(Extracted data begins)

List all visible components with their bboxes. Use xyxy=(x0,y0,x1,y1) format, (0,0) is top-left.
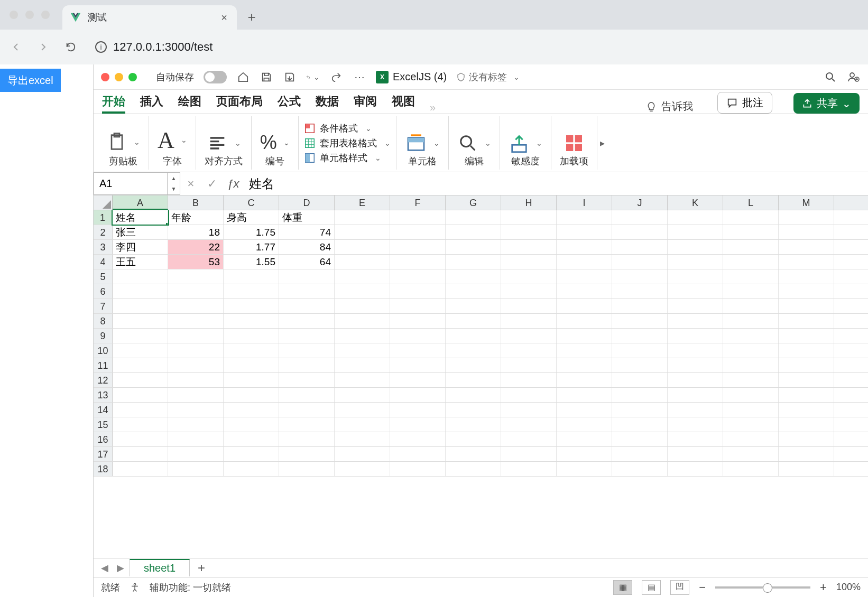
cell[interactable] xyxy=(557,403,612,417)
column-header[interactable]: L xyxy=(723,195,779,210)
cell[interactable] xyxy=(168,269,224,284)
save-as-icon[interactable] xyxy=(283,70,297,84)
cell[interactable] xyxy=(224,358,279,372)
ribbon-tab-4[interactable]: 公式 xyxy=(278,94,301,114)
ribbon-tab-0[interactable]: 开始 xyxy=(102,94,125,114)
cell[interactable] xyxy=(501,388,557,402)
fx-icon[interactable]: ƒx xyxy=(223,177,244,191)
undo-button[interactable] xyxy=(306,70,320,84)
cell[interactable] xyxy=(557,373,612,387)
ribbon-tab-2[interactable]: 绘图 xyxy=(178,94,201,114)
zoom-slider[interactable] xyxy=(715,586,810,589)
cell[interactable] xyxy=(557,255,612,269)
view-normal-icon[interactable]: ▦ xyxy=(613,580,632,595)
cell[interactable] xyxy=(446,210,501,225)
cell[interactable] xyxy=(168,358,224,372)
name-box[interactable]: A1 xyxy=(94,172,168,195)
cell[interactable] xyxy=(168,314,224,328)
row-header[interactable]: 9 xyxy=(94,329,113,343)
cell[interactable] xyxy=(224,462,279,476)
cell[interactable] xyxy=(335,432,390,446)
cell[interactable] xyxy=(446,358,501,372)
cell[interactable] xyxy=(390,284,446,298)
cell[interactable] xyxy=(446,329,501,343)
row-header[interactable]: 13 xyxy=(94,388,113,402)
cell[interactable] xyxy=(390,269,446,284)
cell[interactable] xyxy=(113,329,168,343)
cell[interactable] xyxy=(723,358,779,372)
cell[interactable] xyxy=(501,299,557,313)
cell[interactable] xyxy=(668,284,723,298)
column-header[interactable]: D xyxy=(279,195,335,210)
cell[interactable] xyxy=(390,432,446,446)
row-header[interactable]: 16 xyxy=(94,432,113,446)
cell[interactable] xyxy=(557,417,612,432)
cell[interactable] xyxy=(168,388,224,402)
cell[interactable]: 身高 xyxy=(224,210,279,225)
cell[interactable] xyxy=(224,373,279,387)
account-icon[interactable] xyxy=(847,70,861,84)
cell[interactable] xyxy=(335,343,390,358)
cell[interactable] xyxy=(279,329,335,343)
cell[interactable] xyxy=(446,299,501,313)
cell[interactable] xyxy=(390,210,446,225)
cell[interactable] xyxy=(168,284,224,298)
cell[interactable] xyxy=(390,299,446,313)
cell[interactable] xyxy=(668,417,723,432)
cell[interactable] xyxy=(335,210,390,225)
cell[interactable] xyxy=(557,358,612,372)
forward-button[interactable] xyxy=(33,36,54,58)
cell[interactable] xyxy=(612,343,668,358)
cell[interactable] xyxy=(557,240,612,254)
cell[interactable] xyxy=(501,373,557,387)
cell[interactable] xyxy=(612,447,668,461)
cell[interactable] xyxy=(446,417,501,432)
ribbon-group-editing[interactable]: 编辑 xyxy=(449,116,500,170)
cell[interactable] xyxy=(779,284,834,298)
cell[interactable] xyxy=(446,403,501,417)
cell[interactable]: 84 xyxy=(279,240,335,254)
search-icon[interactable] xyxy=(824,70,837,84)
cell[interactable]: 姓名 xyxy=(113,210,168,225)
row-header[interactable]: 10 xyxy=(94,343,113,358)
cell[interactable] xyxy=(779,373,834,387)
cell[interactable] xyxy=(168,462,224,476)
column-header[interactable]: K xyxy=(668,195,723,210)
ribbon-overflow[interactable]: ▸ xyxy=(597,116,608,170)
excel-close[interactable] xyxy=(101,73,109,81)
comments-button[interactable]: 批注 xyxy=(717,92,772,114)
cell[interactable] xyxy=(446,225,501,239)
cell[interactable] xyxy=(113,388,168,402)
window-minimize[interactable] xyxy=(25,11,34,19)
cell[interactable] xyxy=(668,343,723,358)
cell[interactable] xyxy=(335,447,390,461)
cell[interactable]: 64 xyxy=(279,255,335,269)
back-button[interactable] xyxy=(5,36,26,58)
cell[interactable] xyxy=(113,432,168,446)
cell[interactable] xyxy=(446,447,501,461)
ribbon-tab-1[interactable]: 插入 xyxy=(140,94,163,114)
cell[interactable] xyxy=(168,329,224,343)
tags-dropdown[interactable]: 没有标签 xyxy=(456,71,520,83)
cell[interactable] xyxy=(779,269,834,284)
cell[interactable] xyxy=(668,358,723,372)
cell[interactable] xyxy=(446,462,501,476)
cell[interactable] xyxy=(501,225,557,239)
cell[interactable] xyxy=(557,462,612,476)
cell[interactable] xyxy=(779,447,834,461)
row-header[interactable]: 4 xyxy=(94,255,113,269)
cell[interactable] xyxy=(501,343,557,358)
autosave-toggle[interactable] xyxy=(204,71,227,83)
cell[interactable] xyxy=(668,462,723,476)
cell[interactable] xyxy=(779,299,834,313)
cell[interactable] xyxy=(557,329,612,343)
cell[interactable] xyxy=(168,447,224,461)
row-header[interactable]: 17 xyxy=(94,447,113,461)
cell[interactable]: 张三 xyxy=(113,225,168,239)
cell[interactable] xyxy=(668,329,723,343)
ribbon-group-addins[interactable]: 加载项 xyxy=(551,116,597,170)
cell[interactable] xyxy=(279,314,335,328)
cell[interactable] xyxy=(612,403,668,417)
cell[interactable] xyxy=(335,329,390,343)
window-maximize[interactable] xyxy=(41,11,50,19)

(Extracted data ends)

Instructions for the task:
How many lines in the records hold the string "button"? Reply with the number alone.

Exercise result:
4